Tuna With Provencale Vegetables
|Extra virgin olive oil||1⁄2 Cup (8 tbs)|
|Zucchini||1 Pound, halved lengthwise and thinly sliced|
|Red bell pepper||1 , cut into thin strips|
|Red onion||1⁄2 Small, thinly sliced|
|Garlic||4 Clove (20 gm)|
|Ground pepper||To Taste|
|Tomato||1 , chopped|
|Fennel bulb||1 Small, halved, cored and sliced paper-thin|
|Pitted kalamata olives||1⁄4 Cup (4 tbs), chopped|
|Drained capers||1 Tablespoon|
|Tuna steaks||20 Ounce, cut 1 inch thick|
1. In a large, deep skillet, heat 1/4 cup of the olive oil. Add the sliced zucchini, bell pepper strips, sliced onion, thyme sprigs and sliced garlic and season with salt and pepper. Cook the vegetables over high heat, stirring occasionally, until the zucchini, pepper, and onions are crisp-tender, about 7 minutes. Add the chopped tomato, sliced fennel, chopped olives and capers, season with salt and pepper and cook, stirring, until the vegetables are completely tender, 2 to 3 minutes longer. Discard the thyme sprigs.
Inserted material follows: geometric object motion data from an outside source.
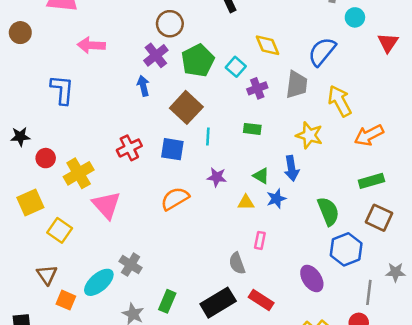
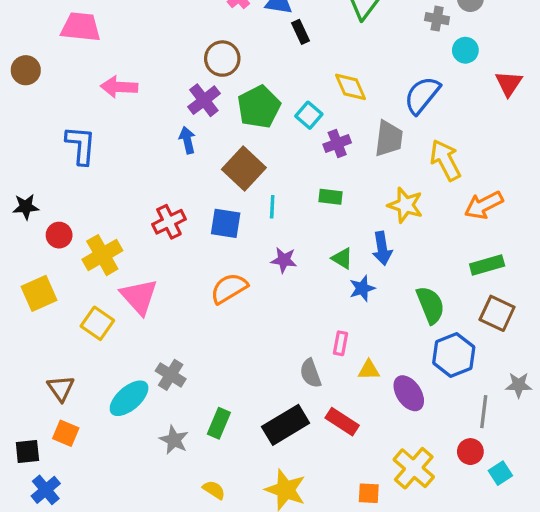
yellow triangle: (246, 202) -> (369, 370), moved
yellow square: (60, 230) -> (97, 323), moved
orange square: (66, 300) -> (66, 433), moved

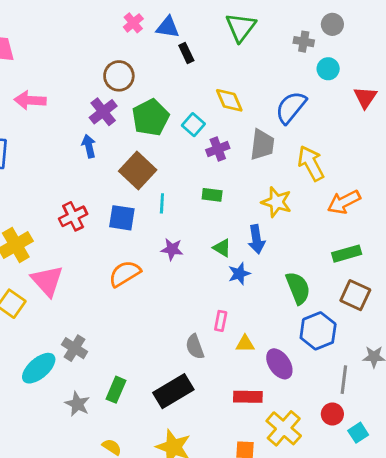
red rectangle: (342, 422) -> (248, 397), moved, turned -32

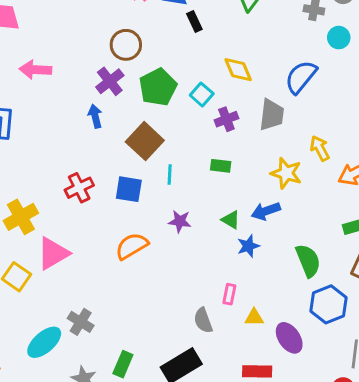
yellow arrow: (311, 163) -> (320, 148), moved, size x0.7
blue arrow: (256, 239) -> (266, 211), turned 80
pink triangle: (47, 281) -> (53, 253), turned 42

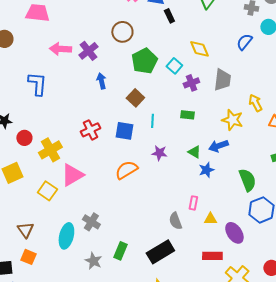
blue semicircle: (301, 77) -> (244, 42), moved, size x0.7
purple cross: (110, 81) -> (88, 51), moved
brown square: (145, 141) -> (135, 98), size x0.7
cyan ellipse: (44, 342) -> (66, 236), turned -35

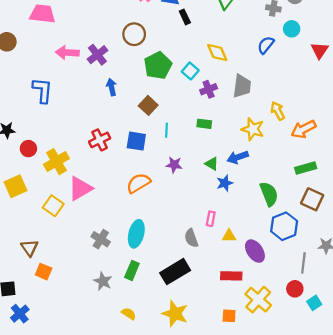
cyan ellipse: (66, 236) -> (136, 234), moved
orange square: (28, 257) -> (44, 272), moved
2. In a medium skillet, heat the remaining 1/4 cup of olive oil with the halved garlic cloves over moderately high heat. Season the tuna steaks with salt and pepper and add them to the skillet; cook over moderate heat for 3 minutes, turning the steaks halfway through. Cover the skillet and cook the fish over very low heat for 2 minutes longer; the tuna should still be slightly rare in the center.
3. Spoon the vegetables onto plates. Top with the tuna steaks and the browned garlic halves and serve immediately.